**EXERCISE INPUTS:**
*-*-*

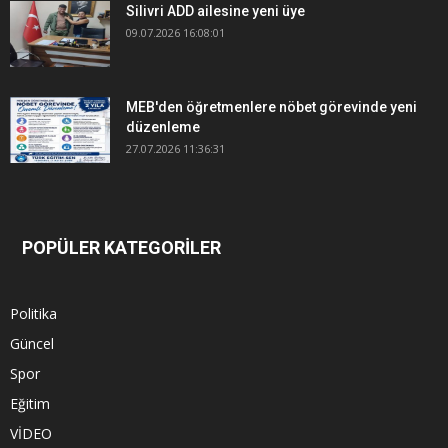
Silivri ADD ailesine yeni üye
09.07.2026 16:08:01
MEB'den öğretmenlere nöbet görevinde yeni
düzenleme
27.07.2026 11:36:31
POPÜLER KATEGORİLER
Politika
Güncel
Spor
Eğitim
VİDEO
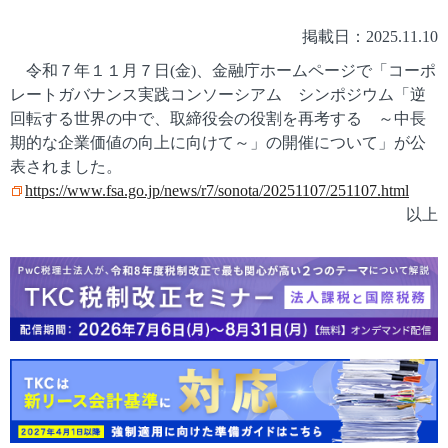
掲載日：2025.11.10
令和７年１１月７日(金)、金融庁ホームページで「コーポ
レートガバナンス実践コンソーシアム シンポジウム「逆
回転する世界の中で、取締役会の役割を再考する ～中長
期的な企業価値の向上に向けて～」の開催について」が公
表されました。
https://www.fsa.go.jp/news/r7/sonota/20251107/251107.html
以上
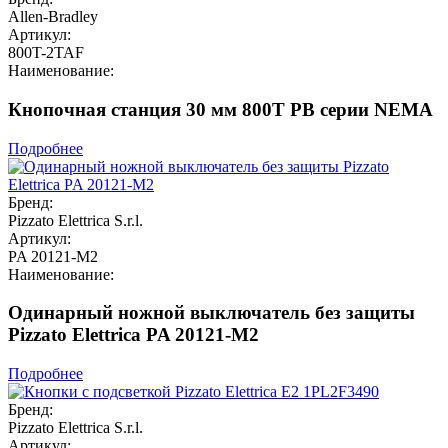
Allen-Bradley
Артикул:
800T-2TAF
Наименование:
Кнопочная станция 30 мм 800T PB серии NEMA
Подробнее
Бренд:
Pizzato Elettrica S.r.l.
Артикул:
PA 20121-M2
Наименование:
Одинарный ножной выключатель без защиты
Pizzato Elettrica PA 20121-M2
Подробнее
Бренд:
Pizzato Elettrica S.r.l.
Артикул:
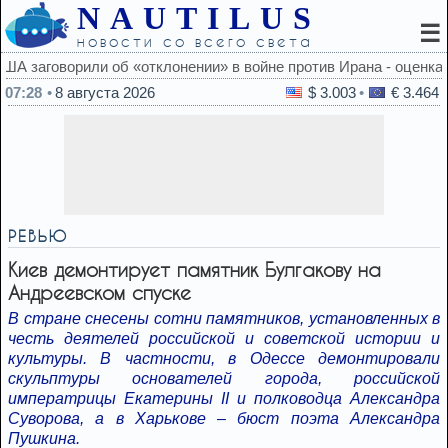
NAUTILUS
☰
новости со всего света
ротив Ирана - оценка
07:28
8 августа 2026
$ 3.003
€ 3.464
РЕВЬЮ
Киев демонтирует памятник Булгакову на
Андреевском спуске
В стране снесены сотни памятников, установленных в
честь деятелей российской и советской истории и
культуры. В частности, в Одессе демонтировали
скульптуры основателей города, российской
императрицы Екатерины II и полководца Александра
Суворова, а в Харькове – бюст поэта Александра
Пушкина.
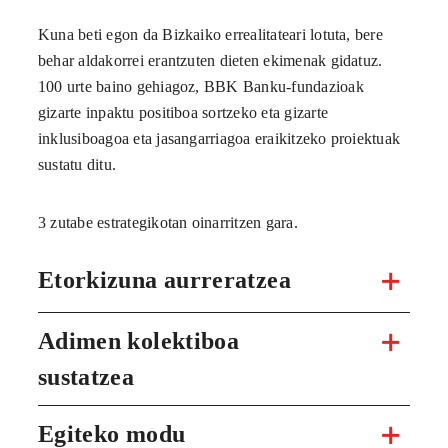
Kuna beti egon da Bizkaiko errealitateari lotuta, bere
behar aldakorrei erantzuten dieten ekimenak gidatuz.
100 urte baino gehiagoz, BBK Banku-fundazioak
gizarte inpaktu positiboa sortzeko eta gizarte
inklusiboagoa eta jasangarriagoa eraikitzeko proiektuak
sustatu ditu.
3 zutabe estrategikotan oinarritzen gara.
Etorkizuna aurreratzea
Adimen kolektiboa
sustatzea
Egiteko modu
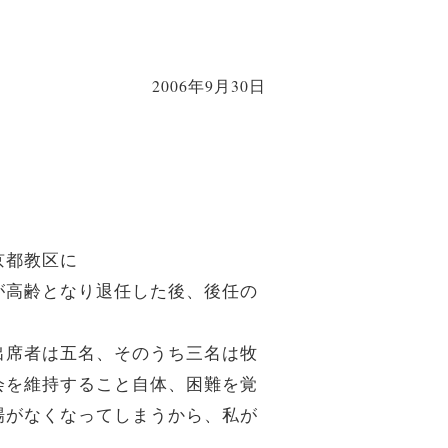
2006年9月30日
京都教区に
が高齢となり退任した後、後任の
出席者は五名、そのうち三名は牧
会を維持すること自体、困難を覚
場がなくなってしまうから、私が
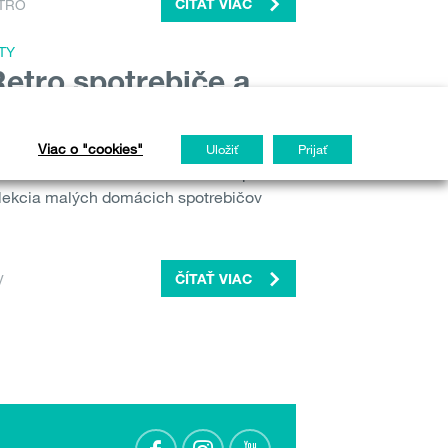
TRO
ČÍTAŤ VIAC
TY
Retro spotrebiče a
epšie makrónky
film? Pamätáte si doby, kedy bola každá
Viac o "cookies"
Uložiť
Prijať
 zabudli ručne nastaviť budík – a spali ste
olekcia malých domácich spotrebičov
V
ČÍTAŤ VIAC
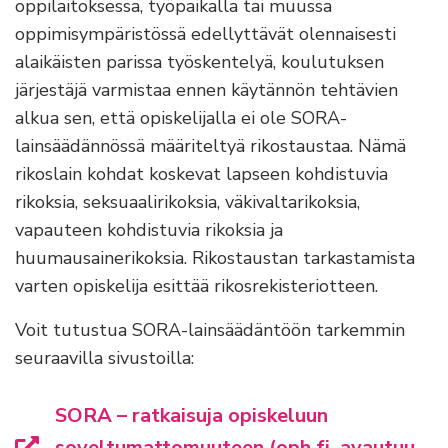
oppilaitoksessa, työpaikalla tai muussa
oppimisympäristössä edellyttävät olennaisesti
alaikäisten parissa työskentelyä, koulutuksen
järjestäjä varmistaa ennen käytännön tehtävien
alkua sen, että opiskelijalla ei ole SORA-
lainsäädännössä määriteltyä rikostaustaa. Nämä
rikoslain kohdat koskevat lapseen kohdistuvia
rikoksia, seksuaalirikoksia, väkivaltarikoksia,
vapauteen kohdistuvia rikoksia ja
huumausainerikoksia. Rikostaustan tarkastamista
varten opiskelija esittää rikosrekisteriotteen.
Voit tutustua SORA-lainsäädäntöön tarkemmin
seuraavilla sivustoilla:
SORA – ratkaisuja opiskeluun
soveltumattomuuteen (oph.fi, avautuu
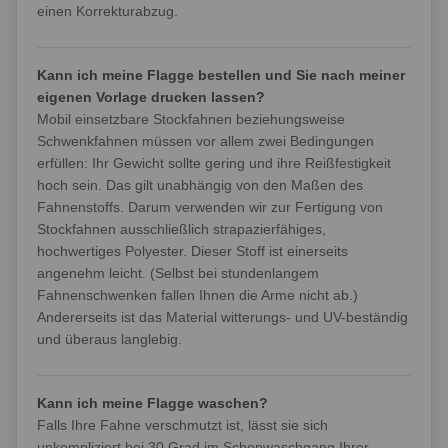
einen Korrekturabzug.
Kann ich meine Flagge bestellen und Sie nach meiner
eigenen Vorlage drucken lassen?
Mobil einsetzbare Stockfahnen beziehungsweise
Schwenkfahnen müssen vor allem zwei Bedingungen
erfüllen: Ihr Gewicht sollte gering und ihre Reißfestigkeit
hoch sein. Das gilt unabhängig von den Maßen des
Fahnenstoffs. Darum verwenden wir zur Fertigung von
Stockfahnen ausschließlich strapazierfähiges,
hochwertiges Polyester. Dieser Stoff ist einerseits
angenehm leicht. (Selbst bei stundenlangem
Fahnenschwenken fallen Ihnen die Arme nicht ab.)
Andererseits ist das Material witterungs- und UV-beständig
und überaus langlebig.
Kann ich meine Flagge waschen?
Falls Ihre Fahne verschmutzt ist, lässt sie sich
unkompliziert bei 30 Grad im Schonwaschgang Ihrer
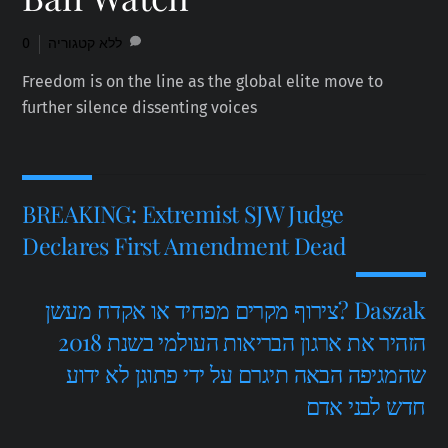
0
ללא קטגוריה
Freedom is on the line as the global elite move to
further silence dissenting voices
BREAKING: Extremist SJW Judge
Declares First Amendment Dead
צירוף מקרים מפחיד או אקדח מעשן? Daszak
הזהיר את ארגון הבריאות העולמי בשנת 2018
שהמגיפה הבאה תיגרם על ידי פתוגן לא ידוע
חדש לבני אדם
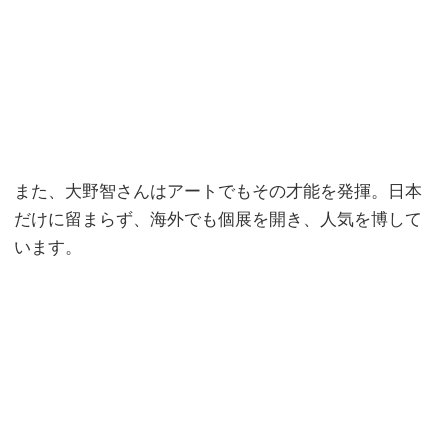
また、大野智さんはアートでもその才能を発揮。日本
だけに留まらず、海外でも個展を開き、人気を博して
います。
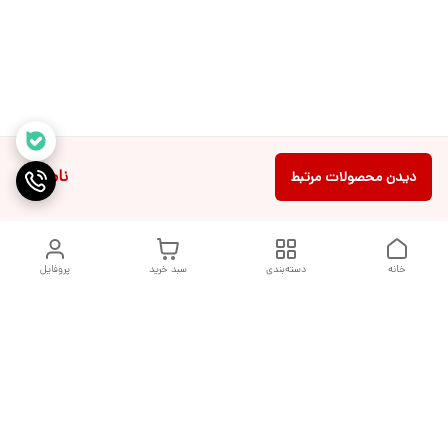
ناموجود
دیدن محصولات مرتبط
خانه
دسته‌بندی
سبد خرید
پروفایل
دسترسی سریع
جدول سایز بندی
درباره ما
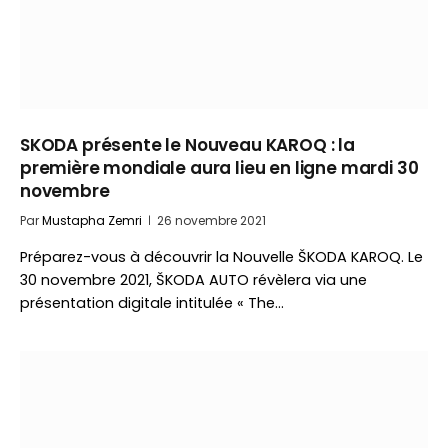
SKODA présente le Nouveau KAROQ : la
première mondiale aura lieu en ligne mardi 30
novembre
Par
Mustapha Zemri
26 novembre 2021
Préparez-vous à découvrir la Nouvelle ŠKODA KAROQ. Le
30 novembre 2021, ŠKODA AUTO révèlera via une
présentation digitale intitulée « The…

*-*-*

**THE PROBLEM:** Please set down exactly the lines from the first line of the data above through the line with "культуры. В частности, в Одессе демонтировали", both included, leaving out the pictures.

**EXERCISE SOLUTION:**
Silivri ADD ailesine yeni üye
09.07.2026 16:08:01
MEB'den öğretmenlere nöbet görevinde yeni
düzenleme
27.07.2026 11:36:31
POPÜLER KATEGORİLER
Politika
Güncel
Spor
Eğitim
VİDEO
掲載日：2025.11.10
令和７年１１月７日(金)、金融庁ホームページで「コーポ
レートガバナンス実践コンソーシアム シンポジウム「逆
回転する世界の中で、取締役会の役割を再考する ～中長
期的な企業価値の向上に向けて～」の開催について」が公
表されました。
https://www.fsa.go.jp/news/r7/sonota/20251107/251107.html
以上
Allen-Bradley
Артикул:
800T-2TAF
Наименование:
Кнопочная станция 30 мм 800T PB серии NEMA
Подробнее
Бренд:
Pizzato Elettrica S.r.l.
Артикул:
PA 20121-M2
Наименование:
Одинарный ножной выключатель без защиты
Pizzato Elettrica PA 20121-M2
Подробнее
Бренд:
Pizzato Elettrica S.r.l.
Артикул:
NAUTILUS
☰
новости со всего света
ротив Ирана - оценка
07:28
8 августа 2026
$ 3.003
€ 3.464
РЕВЬЮ
Киев демонтирует памятник Булгакову на
Андреевском спуске
В стране снесены сотни памятников, установленных в
честь деятелей российской и советской истории и
культуры. В частности, в Одессе демонтировали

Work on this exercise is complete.